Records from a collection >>
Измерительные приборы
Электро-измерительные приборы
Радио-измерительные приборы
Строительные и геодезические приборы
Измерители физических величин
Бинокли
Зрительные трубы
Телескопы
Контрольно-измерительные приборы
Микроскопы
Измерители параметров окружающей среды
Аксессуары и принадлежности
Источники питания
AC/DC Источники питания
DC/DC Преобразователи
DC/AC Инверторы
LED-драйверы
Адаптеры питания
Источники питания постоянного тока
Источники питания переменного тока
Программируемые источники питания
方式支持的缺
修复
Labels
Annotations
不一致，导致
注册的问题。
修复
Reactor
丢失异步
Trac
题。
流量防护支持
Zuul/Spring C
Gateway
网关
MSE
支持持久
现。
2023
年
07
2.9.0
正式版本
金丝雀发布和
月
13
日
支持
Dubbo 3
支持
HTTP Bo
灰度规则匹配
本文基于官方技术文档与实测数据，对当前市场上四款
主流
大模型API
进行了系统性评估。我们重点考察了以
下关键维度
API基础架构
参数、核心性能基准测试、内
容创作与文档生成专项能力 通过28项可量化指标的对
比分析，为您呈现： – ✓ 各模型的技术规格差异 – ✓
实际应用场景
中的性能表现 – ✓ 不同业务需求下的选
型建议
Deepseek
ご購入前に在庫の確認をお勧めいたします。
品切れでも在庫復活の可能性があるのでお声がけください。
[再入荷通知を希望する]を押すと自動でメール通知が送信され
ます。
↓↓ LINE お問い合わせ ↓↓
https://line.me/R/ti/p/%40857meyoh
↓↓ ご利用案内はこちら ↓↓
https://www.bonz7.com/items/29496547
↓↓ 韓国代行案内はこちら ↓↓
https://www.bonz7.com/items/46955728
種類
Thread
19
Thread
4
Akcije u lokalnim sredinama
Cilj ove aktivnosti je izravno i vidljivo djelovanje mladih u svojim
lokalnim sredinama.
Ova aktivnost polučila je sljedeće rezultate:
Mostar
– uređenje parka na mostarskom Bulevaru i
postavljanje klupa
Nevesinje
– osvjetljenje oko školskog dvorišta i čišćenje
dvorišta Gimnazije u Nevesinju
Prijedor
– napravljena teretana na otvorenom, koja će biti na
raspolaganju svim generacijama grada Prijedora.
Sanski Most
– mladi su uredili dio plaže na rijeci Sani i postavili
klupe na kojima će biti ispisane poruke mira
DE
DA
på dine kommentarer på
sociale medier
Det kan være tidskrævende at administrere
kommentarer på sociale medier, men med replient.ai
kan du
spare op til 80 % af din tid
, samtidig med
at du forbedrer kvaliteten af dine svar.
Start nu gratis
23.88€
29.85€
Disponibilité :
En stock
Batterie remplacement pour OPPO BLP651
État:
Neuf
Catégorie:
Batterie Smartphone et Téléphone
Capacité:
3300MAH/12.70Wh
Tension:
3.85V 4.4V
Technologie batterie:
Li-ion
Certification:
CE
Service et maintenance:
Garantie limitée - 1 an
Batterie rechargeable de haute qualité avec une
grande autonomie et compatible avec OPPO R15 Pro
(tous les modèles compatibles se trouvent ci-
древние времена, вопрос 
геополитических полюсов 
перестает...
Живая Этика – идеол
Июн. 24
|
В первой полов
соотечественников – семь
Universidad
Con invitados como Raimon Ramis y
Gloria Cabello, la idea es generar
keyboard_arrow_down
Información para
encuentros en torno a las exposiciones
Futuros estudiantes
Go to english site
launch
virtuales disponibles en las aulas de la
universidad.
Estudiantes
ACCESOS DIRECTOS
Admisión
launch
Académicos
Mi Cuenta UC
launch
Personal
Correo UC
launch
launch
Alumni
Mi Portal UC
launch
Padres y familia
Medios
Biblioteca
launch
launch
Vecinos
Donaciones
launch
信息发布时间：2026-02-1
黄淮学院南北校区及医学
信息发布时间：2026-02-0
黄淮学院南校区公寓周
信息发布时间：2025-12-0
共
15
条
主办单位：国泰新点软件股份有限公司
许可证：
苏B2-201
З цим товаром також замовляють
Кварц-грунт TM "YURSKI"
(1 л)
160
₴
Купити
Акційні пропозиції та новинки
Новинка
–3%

TASK PROMPT >> Every record listed above needs to be written out again exactly.

EXERCISE ANSWER >>
Измерительные приборы
Электро-измерительные приборы
Радио-измерительные приборы
Строительные и геодезические приборы
Измерители физических величин
Бинокли
Зрительные трубы
Телескопы
Контрольно-измерительные приборы
Микроскопы
Измерители параметров окружающей среды
Аксессуары и принадлежности
Источники питания
AC/DC Источники питания
DC/DC Преобразователи
DC/AC Инверторы
LED-драйверы
Адаптеры питания
Источники питания постоянного тока
Источники питания переменного тока
Программируемые источники питания
方式支持的缺
修复
Labels
Annotations
不一致，导致
注册的问题。
修复
Reactor
丢失异步
Trac
题。
流量防护支持
Zuul/Spring C
Gateway
网关
MSE
支持持久
现。
2023
年
07
2.9.0
正式版本
金丝雀发布和
月
13
日
支持
Dubbo 3
支持
HTTP Bo
灰度规则匹配
本文基于官方技术文档与实测数据，对当前市场上四款
主流
大模型API
进行了系统性评估。我们重点考察了以
下关键维度
API基础架构
参数、核心性能基准测试、内
容创作与文档生成专项能力 通过28项可量化指标的对
比分析，为您呈现： – ✓ 各模型的技术规格差异 – ✓
实际应用场景
中的性能表现 – ✓ 不同业务需求下的选
型建议
Deepseek
ご購入前に在庫の確認をお勧めいたします。
品切れでも在庫復活の可能性があるのでお声がけください。
[再入荷通知を希望する]を押すと自動でメール通知が送信され
ます。
↓↓ LINE お問い合わせ ↓↓
https://line.me/R/ti/p/%40857meyoh
↓↓ ご利用案内はこちら ↓↓
https://www.bonz7.com/items/29496547
↓↓ 韓国代行案内はこちら ↓↓
https://www.bonz7.com/items/46955728
種類
Thread
19
Thread
4
Akcije u lokalnim sredinama
Cilj ove aktivnosti je izravno i vidljivo djelovanje mladih u svojim
lokalnim sredinama.
Ova aktivnost polučila je sljedeće rezultate:
Mostar
– uređenje parka na mostarskom Bulevaru i
postavljanje klupa
Nevesinje
– osvjetljenje oko školskog dvorišta i čišćenje
dvorišta Gimnazije u Nevesinju
Prijedor
– napravljena teretana na otvorenom, koja će biti na
raspolaganju svim generacijama grada Prijedora.
Sanski Most
– mladi su uredili dio plaže na rijeci Sani i postavili
klupe na kojima će biti ispisane poruke mira
DE
DA
på dine kommentarer på
sociale medier
Det kan være tidskrævende at administrere
kommentarer på sociale medier, men med replient.ai
kan du
spare op til 80 % af din tid
, samtidig med
at du forbedrer kvaliteten af dine svar.
Start nu gratis
23.88€
29.85€
Disponibilité :
En stock
Batterie remplacement pour OPPO BLP651
État:
Neuf
Catégorie:
Batterie Smartphone et Téléphone
Capacité:
3300MAH/12.70Wh
Tension:
3.85V 4.4V
Technologie batterie:
Li-ion
Certification:
CE
Service et maintenance:
Garantie limitée - 1 an
Batterie rechargeable de haute qualité avec une
grande autonomie et compatible avec OPPO R15 Pro
(tous les modèles compatibles se trouvent ci-
древние времена, вопрос 
геополитических полюсов 
перестает...
Живая Этика – идеол
Июн. 24
|
В первой полов
соотечественников – семь
Universidad
Con invitados como Raimon Ramis y
Gloria Cabello, la idea es generar
keyboard_arrow_down
Información para
encuentros en torno a las exposiciones
Futuros estudiantes
Go to english site
launch
virtuales disponibles en las aulas de la
universidad.
Estudiantes
ACCESOS DIRECTOS
Admisión
launch
Académicos
Mi Cuenta UC
launch
Personal
Correo UC
launch
launch
Alumni
Mi Portal UC
launch
Padres y familia
Medios
Biblioteca
launch
launch
Vecinos
Donaciones
launch
信息发布时间：2026-02-1
黄淮学院南北校区及医学
信息发布时间：2026-02-0
黄淮学院南校区公寓周
信息发布时间：2025-12-0
共
15
条
主办单位：国泰新点软件股份有限公司
许可证：
苏B2-201
З цим товаром також замовляють
Кварц-грунт TM "YURSKI"
(1 л)
160
₴
Купити
Акційні пропозиції та новинки
Новинка
–3%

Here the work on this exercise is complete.